As nightmare scenarios play out all around us—raging wildfires, escalating racially motivated violence, more than one million dead from the ongoing global pandemic—what better time to revisit the work of Irish painter Francis Bacon, who never flinched from depicting the savagery of this, our human existence? And a riveting new monograph vividly reminds of just why he considered his exigent artistic mission to be the rendering of the “brutality of fact.”
Francis Bacon or the Measure of Excess (out now via ACC Art Books), by poet and Professor Emeritus Yves Peyré—also a personal friend of Bacon’s—gathers more than 160 images which so incisively interpret the horrors of everyday life into visions of fear, revulsion and yet utter fascination. Though certainly influenced by Surrealism, his work could much more readily be wedded to German Expressionism. The Surrealists, after all, were concerned with the peculiar goings on in our dreams, all very Freudian; but Bacon wished to create nightmare scenes that explicated those most oppressive moments of our waking hours.
The book opens straight away with his infamous 1944 triptych Three Studies for Figures at the Base of a Crucifixion, based on the Erinyes, Greek mythological figures of vengeance. Said figures are violently distorted (recalling the dolls fashioned by his German contemporary Hans Bellmer) against an eerily blood red background, and critic John Russell argued at the time that it changed British painting forever. In the first section of the book titled Thoughts on a Destiny (curious, for someone who wasted away his 20s as a not very ambitious interior designer and full time gadabout), Peyré confirms this by writing that Bacon rose to pre-eminence in good part due to “the radicalism in his painterly choices.” He also refers to him as “an artist in rupture,” whose works were part catharsis, part exorcism.
The book then goes on to create an intriguing picture of the artist and the man, notably making a point of his penchant for consuming spectacular quantities of alcohol, but suggesting that his capacity for drink also instilled within him an unexpected clarity. Though one expects that that behavior was as much a cultural matter as anything else, as the creatives (at least the men) of his time were well known for their love of emptying a bottle with legendary expedience.
But Bacon was also apparently at unease with his own work (shades of Jackson Pollock), always aiming for greatness and, in his view, often failing. Yet the early works included here seem so far ahead of their time. One can sense the influence of Goya or perhaps Caravaggio in Painting (1946), but it also could readily be the study for some lost post-punk/industrial album cover from 35 years later.

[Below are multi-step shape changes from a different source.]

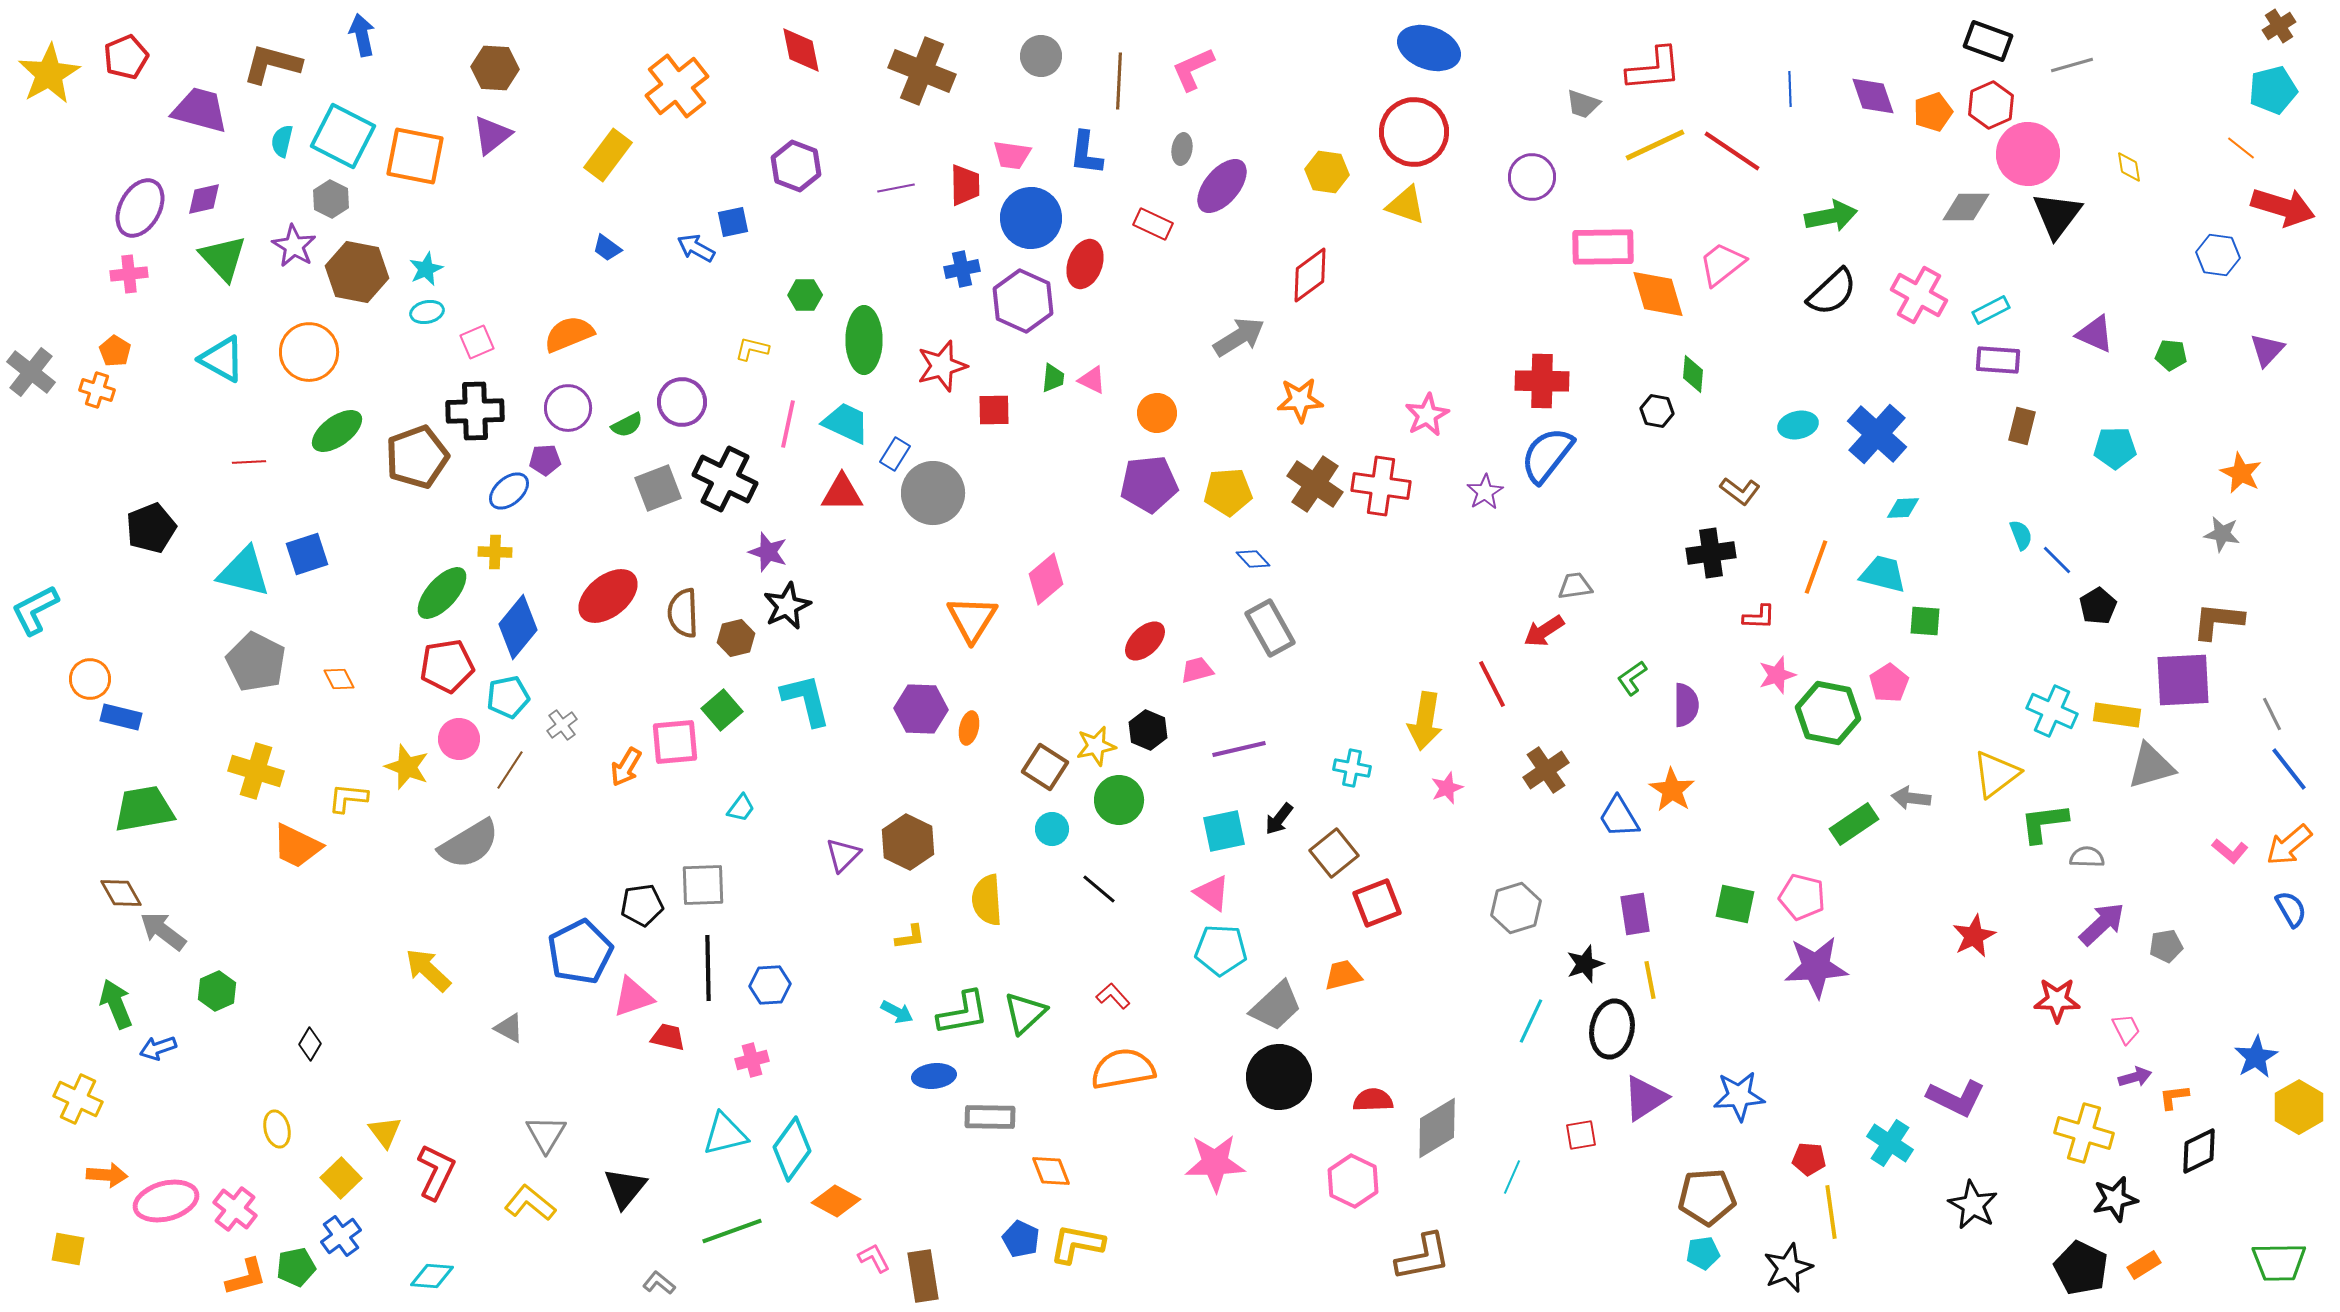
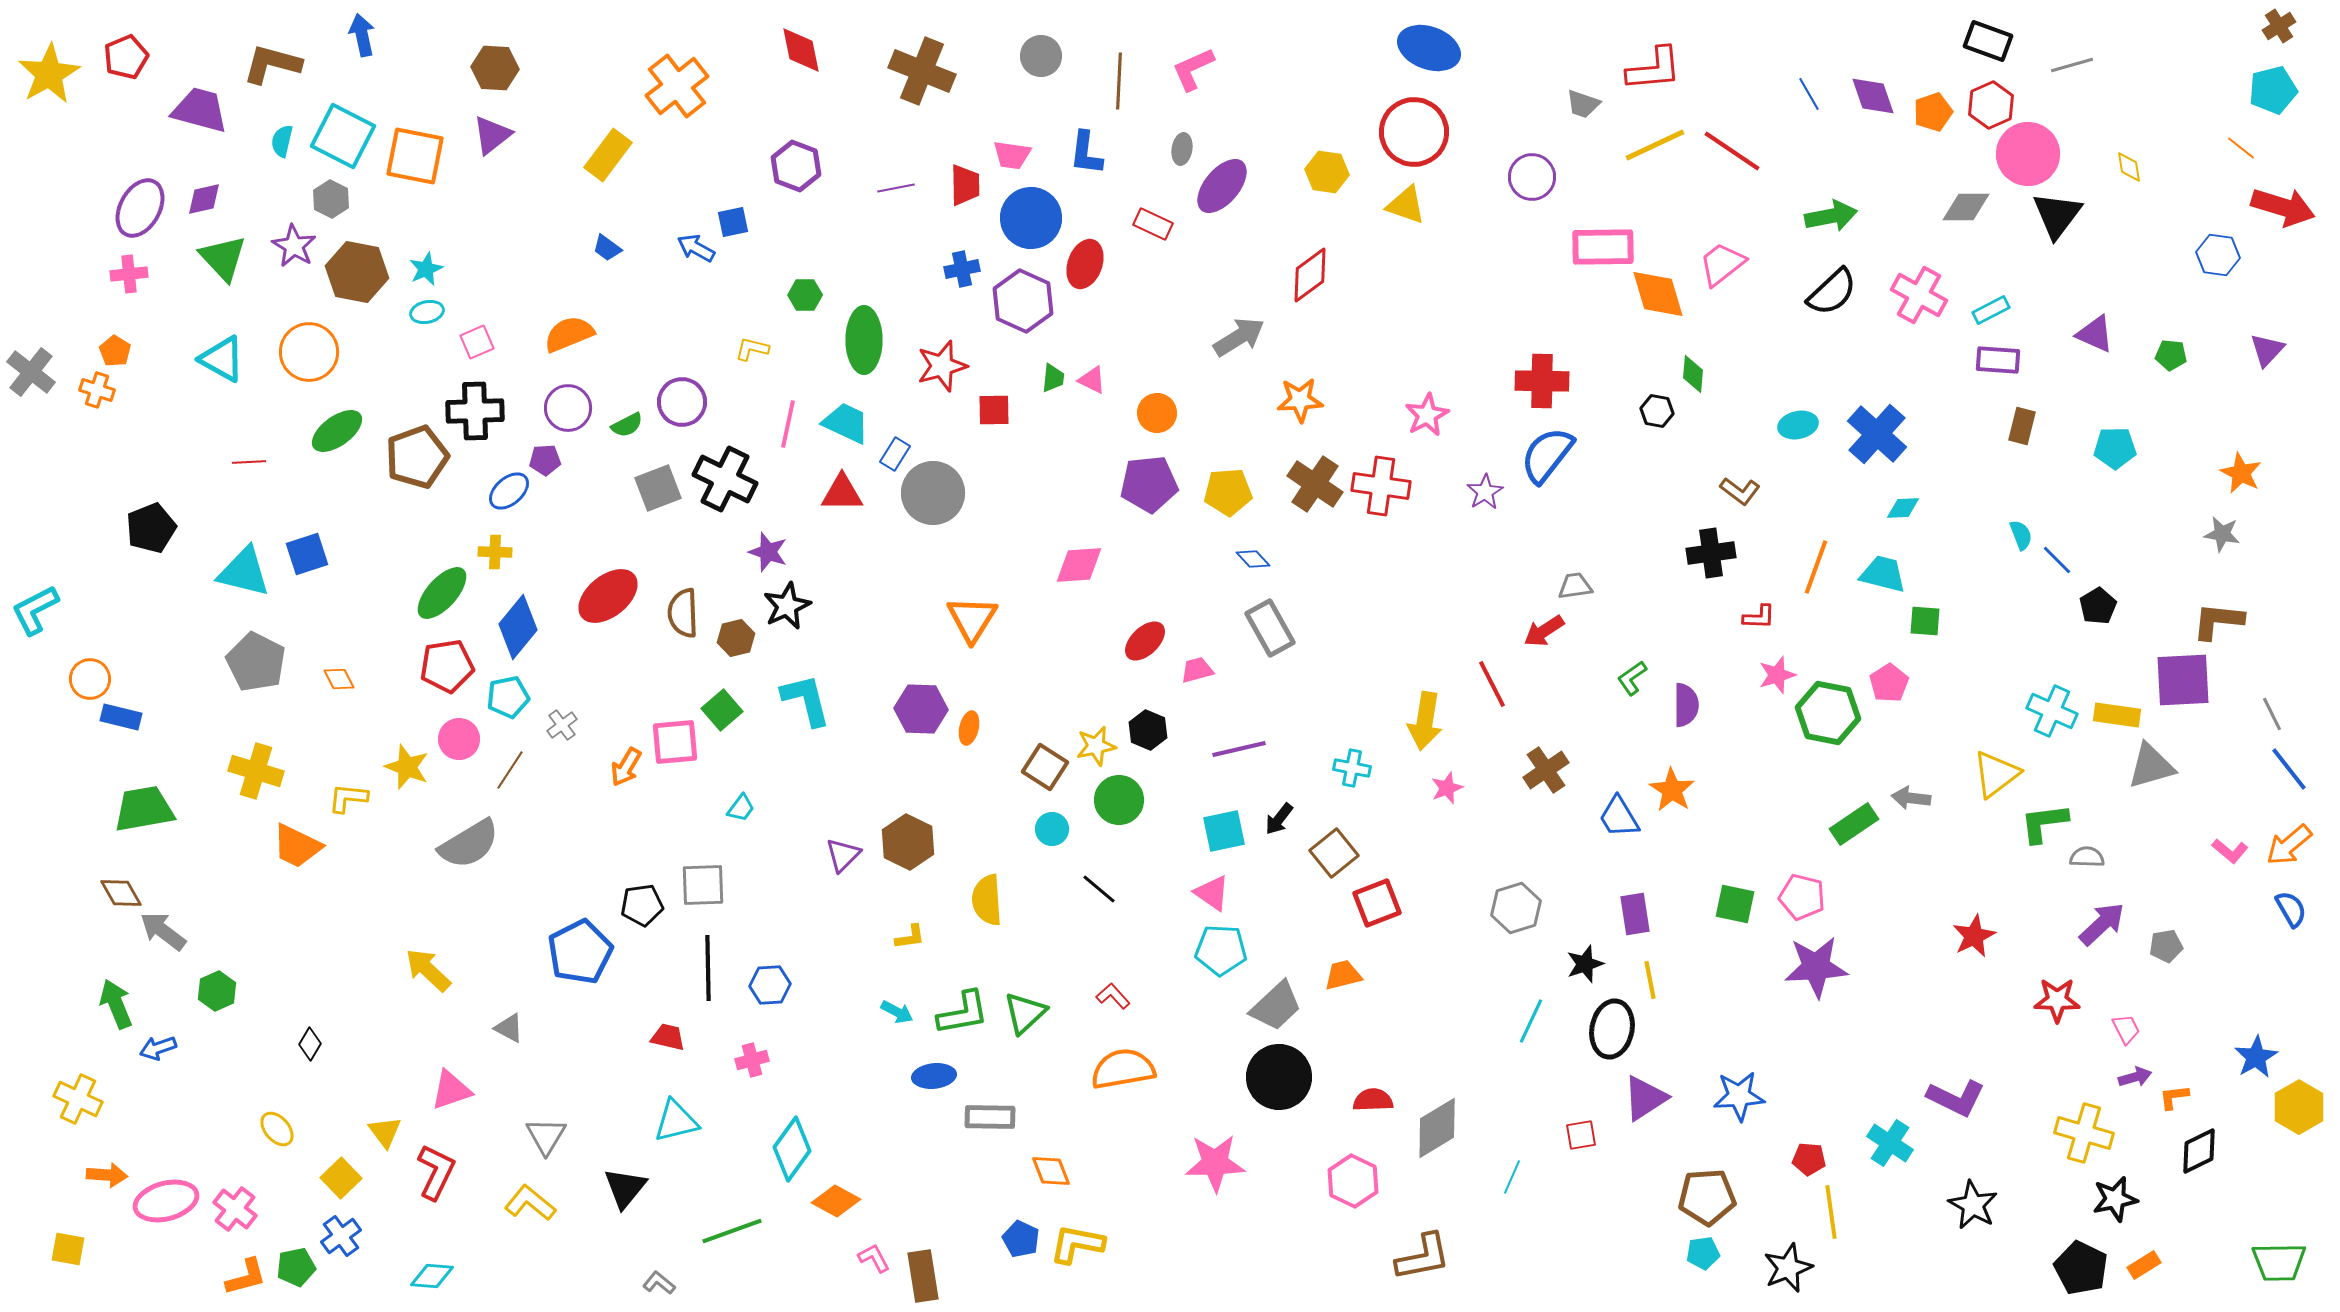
blue line at (1790, 89): moved 19 px right, 5 px down; rotated 28 degrees counterclockwise
pink diamond at (1046, 579): moved 33 px right, 14 px up; rotated 36 degrees clockwise
pink triangle at (633, 997): moved 182 px left, 93 px down
yellow ellipse at (277, 1129): rotated 27 degrees counterclockwise
gray triangle at (546, 1134): moved 2 px down
cyan triangle at (725, 1134): moved 49 px left, 13 px up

Study for a Portrait of Van Gogh II (1957), however, appears a surprisingly earnest, nostalgic homage to what were arguably Impressionism’s darker inclinations.

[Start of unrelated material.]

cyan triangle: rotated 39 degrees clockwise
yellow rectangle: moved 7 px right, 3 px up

Ultimately it is the chronological journey through his work from 1948 until 1987 (he died in Madrid in 1992, aged 82) that truly reveals the emotional upheaval that he was so intensely putting to canvas. Two Figures (1953) and Two Figures in the Grass (1954) deal quite directly with homosexuality, but do so with a palpable, visceral turbulence. Another, Two Figures in a Room (1959), has switched up the tone to one of melancholy, or perhaps even anguish.

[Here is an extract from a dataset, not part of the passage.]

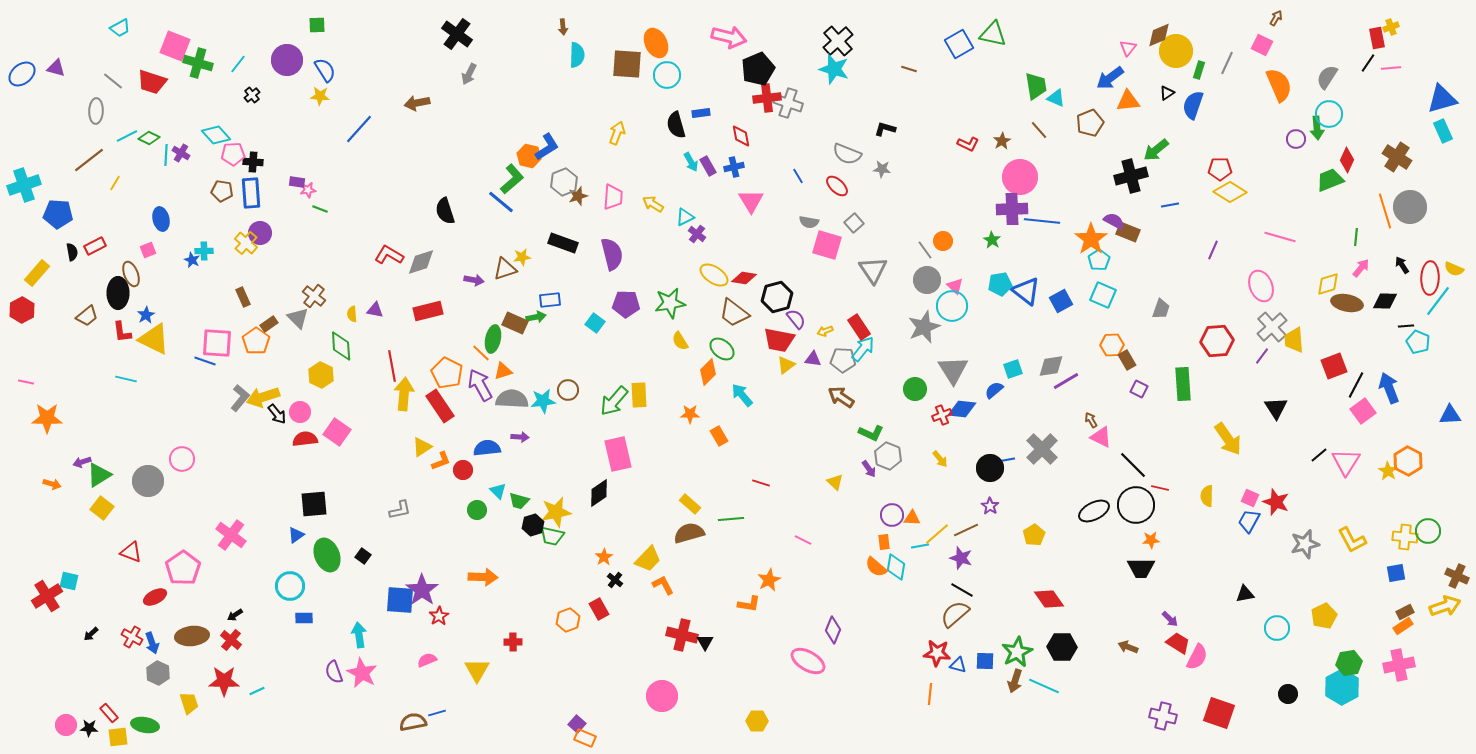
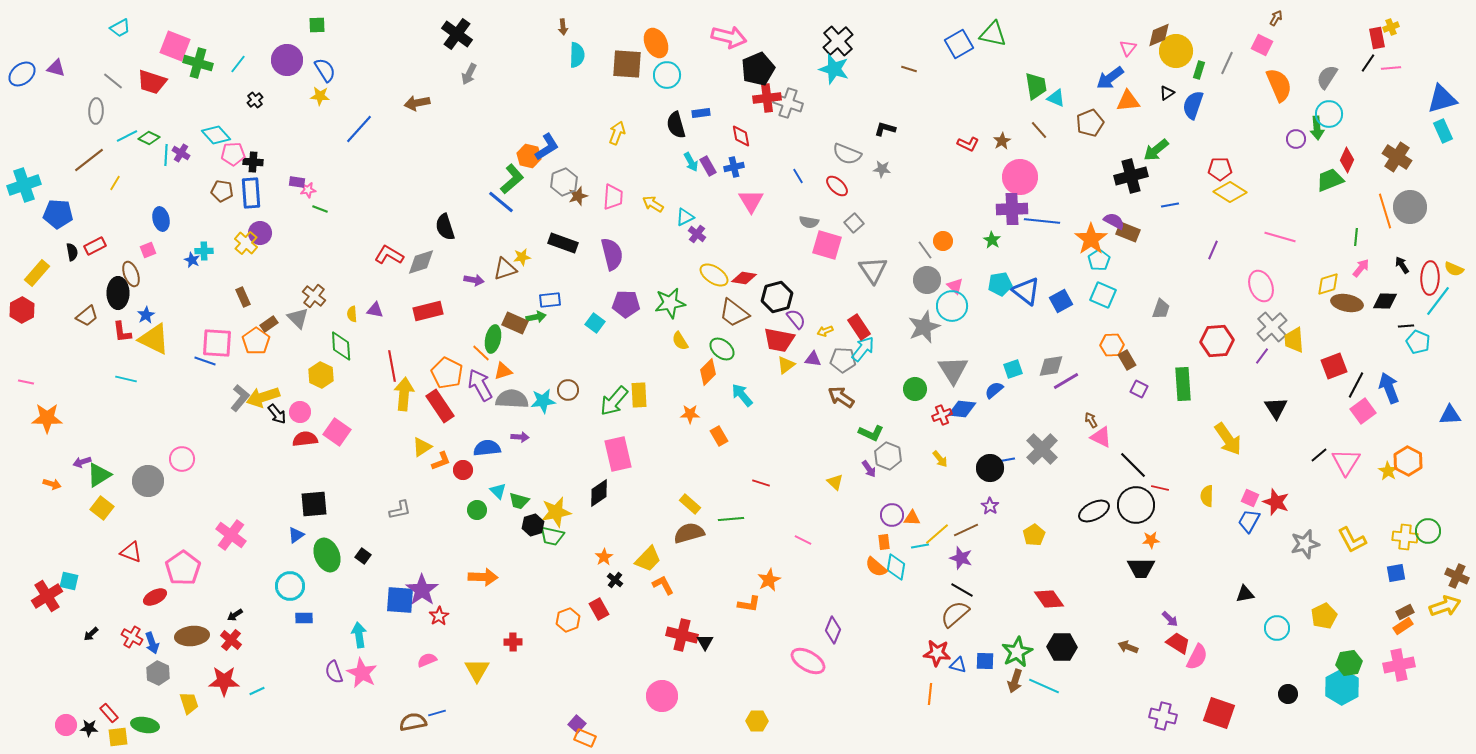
black cross at (252, 95): moved 3 px right, 5 px down
black semicircle at (445, 211): moved 16 px down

And again, in Self Portrait (1956) he depicts himself as a well-dressed but psychologically tormented man; yet by 1964’s Study For Self-Portrait, he is more casually attired, and exuding a clear sense of calm and confidence.
Peyré, however, manages to sum Bacon up quite strikingly and completely, with one single passage.
“The violence that is at work in [his] painting can’t be reduced to a simple reference or a sociological report. This violence is much more profound. It doesn’t attach itself to effects that it could (or can) produce in other spheres, it wants to express itself in its own right, it overturns the way of painting, it imposes itself, it is painting. It reveals to us a properly ontological dimension (being merely the favourite agent of eroticism and death), thanks to which both humanity and painting are fulfilled, and through which the human being defines themself and painting verifies itself.”